Loin de l’attention des médias, le Tigré occidental est devenu le théâtre de crimes contre l’humanité. Les forces de sécurité régionales amhara et leurs alliés s’acharnent sur l’ethnie tigréenne. Homicides, viols, détentions massives et transferts forcés : la population subit une campagne implacable de nettoyage ethnique. Notre enquête menée en collaboration avec Human Rights Watch.
Depuis novembre 2020, les autorités et les forces de sécurité amhara mènent une campagne implacable de nettoyage ethnique pour chasser de chez eux les Tigréens du Tigré occidental avec l’assentiment et la possible participation des forces fédérales éthiopiennes. Pour ce faire, elles ont recours à des menaces, des homicides illégaux, des violences sexuelles, une utilisation massive de la détention arbitraire, des pillages, des transferts forcés et la privation d’aide humanitaire. Ces attaques généralisées et systématiques contre la population civile tigréenne constituent des des crimes de guerre ainsi que des crimes contre l’humanité.

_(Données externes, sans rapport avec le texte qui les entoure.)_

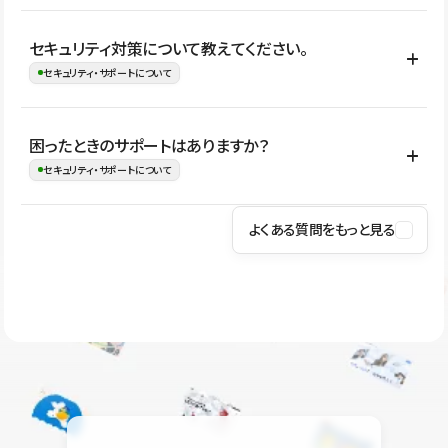
はい。CMSやコンポーネントを活用して更新範囲を設計しておく
セキュリティ対策について教えてください。
ことで、デザインを崩しにくい状態で運用できます。 さらにコン
セキュリティ・サポートについて
テンツ編集モードを使うと、編集できる範囲をテキスト・画像・ア
イコンなどに絞れるため、担当者ごとの見た目のばらつきを抑え
Studioでは、公開サイトやサービスを安全に利用できるよう、通信
困ったときのサポートはありますか？
ながらレイアウトに影響を与えずに更新作業を進めやすくなりま
の暗号化、データ保護、アクセス管理、脆弱性対策など、複数の観
セキュリティ・サポートについて
す。
点からセキュリティ対策を行っています。Studioで公開したサイト
はSSL/TLSによる通信暗号化に対応しており、悪質なスクリプトの
よくある質問をもっと見る
操作方法や機能については、ヘルプセンターでご確認いただけま
実行制限や、不正アクセス・攻撃への対策も実施しています。
す。編集、公開、CMS、フォーム、ドメイン設定など、目的に合
Studioのセキュリティ対策について
わせて記事を検索できます。有人サポート（チャット）は Mini プ
ラン以上のご契約プロジェクトでご利用いただけます。そのほか、
ユーザー同士で質問・相談できるコミュニティもご利用ください。
ヘルプセンターはこちら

Pendant les premières offensives de 2020, les forces fédérales éthiopiennes et leurs alliés ont perpétré des crimes de guerre contre la population tigréenne, en ayant recours notamment à des bombardements aveugles de villes et à des exécutions extrajudiciaires, forçant des dizaines de milliers de personnes à fuir au Soudan voisin et dans d’autres parties du Tigré.

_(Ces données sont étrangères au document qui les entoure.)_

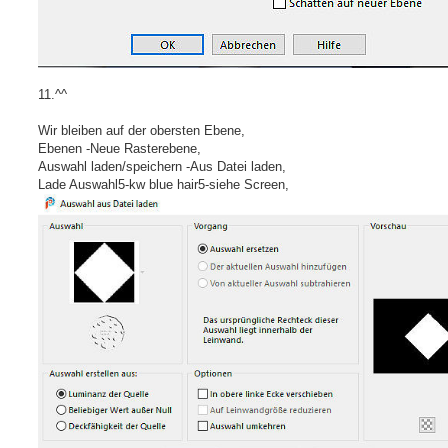
11.^^
Wir bleiben auf der obersten Ebene,
Ebenen -Neue Rasterebene,
Auswahl laden/speichern -Aus Datei laden,
Lade Auswahl5-kw blue hair5-siehe Screen,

Des milices tigréennes et des habitants de la région ont aussi commis des crimes de guerre contre des Amhara vivant sur place et des travailleurs migrants lors d’un massacre survenu dans la ville de Mai-Kadra, le 9 novembre 2020. Dans les mois qui ont suivi, les nouvelles autorités chargées d’administrer le Tigré occidental, associées aux Forces spéciales amhara ont entrepris une campagne de nettoyage ethnique contre les habitants tigréens de la région.
« Nous allons vous tuer. Partez d'ici. »
Les forces de sécurité amhara, des milices et les autorités nouvellement nommées mènent depuis fin 2020 une campagne coordonnée de persécutions fondées sur l’origine ethnique. Dans plusieurs villes du Tigré occidental, des pancartes ordonnant aux Tigréens de partir ont été affichées, et les autorités locales ont discuté de leurs projets visant à chasser la population tigréenne lors de réunions ouvertes au public.
Une femme tigréenne originaire de la ville de Baeker a raconté les menaces qu’elle avait subies de la part de membres d’une milice informelle amhara, les Fano : « Ils répétaient tous les soirs : “Nous allons vous tuer […] Partez d’ici”. » On a vu apparaître des tracts donnant aux membres de l’ethnie tigréenne 24 heures ou 72 heures pour partir sous peine d’être tués.